San Diego is struggling to shoulder the surging cost of water from the San Diego County Water Authority — and the City Council is fed up.
The Council delivered an unprecedented public bashing of the Water Authority during Tuesday’s meeting, with one councilmember suggesting the city’s Public Utilities Department just refuse to pay their water bill.
“The County Water Authority has been a bad actor. It’s time they get called out,” said District 2 Councilmember Jen Campbell at Tuesday’s City Council meeting.
The main problem is that the Water Authority’s water prices are hard to predict, public utilities staff say, so it’s difficult to forecast how much local water prices can and should rise to cover both the cost of buying water from the agency and the city’s own water infrastructure needs.

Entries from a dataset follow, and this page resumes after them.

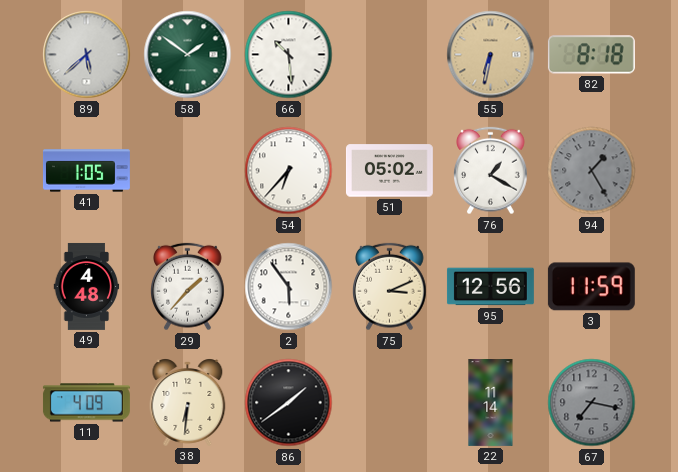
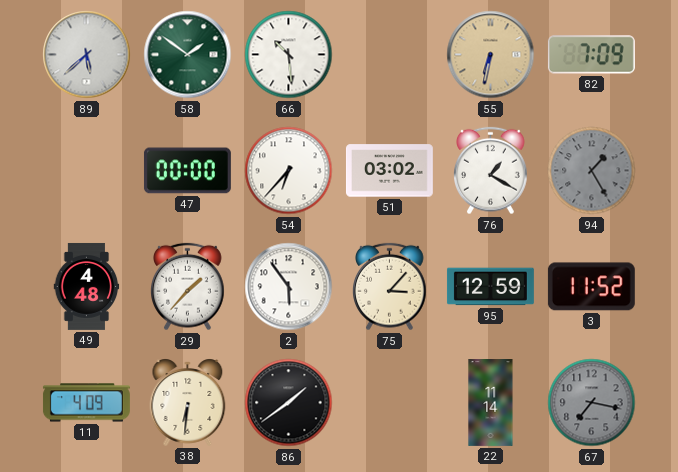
82: 8:18 -> 7:09
41: 1:05 -> none
47: none -> 00:00
51: 05:02 -> 03:02
75: 3:11 -> 3:07
95: 12:56 -> 12:59
3: 11:59 -> 11:52
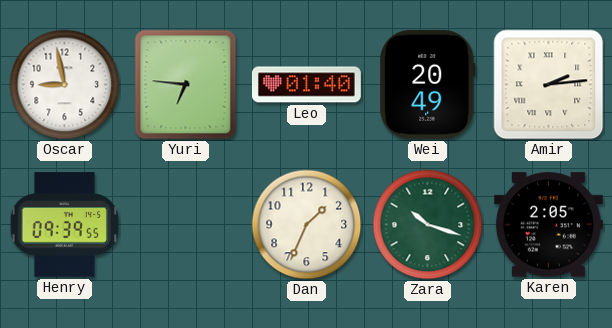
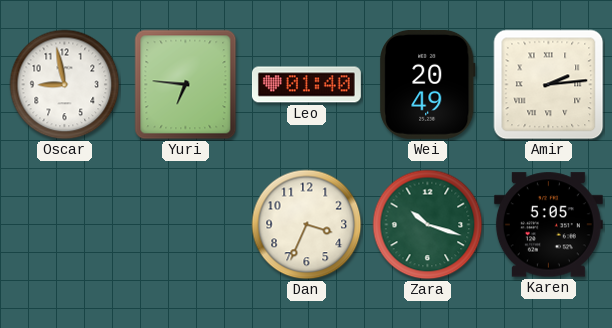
Henry: 09:39 -> none
Dan: 1:34 -> 3:34
Karen: 2:05 -> 5:05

Buying water from the Water Authority is the city’s second largest expense and the city is currently grappling with a $258 million budget deficit.
The department asked the City Council to make their life easier and grant them authority to automatically pass on Water Authority costs to customers without a vote by elected leaders. The City Council said, we get that, but actually we’d prefer to publicly scrutinize the Water Authority every time they want more money instead.
Why the Latino Vote Swung Right in Southern San Diego

Through our Public Matters reporting partnership, inewsource explores reasons why Donald Trump garnered significantly more Latino votes in parts of southern San Diego.
“Most Latinos go to church. Most Latinos are conservative. But they’re not Republican yet,” said Hector Gastelum, a Chula Vista resident and former mayoral candidate who voted for Trump in each general election. But the high cost of groceries, gas and housing under Biden punished regular citizens, Gastelum said, and more are joining the Republican Party.
The owner of a feed and supply store in San Ysidro said his taxes went down during Trump’s first term, and his customers had more money to spend.
Trump gained 13 percentage points in San Ysidro, where 90 percent of residents are Latino, in 2024 compared to his run in 2020. And in Chula Vista, where 60 percent are Latino, Trump gained 7 percentage points respectively.
Local political scientists opined further that Democrats are generally “demoralized” and didn’t turn out to vote as they did in 2020.
Activists: Imperial Beach Tenant Protections Too Little Too Late

Imperial Beach just became the latest San Diego County city to approve protections for renters facing eviction ahead of remodeling projects.
The Imperial Beach City Council voted 3-2 Wednesday to increase required payouts to evicted tenants and whittle down the types of remodeling projects that justify eviction.
Yet, as our Jim Hinch reports, the new protections won’t come soon enough for residents in two large Imperial Beach complexes facing eviction in coming weeks.
Activists who rallied the City Council to approve new rules in response to mass eviction notices that went out at the two complexes also don’t think the new rules go far enough.
In Other News
- Fox 5 San Diego reports that county Supervisor Jim Desmond is running for Congress. (ICYMI, our Tigist Layne previewed the race to replace the termed-out Desmond on the county board earlier this week.)
- NBC 7 San Diego revealed another setback for Las Cuatro Milpas in Barrio Logan: The beloved Mexican restaurant failed a second health inspection and must remain closed for now.
- CBS 8 reports that a civil suit against ex-county supervisor Nathan Fletcher will go to trial in September.
- UC San Diego is the fastest-growing UC campus in the state, the Union-Tribune reports.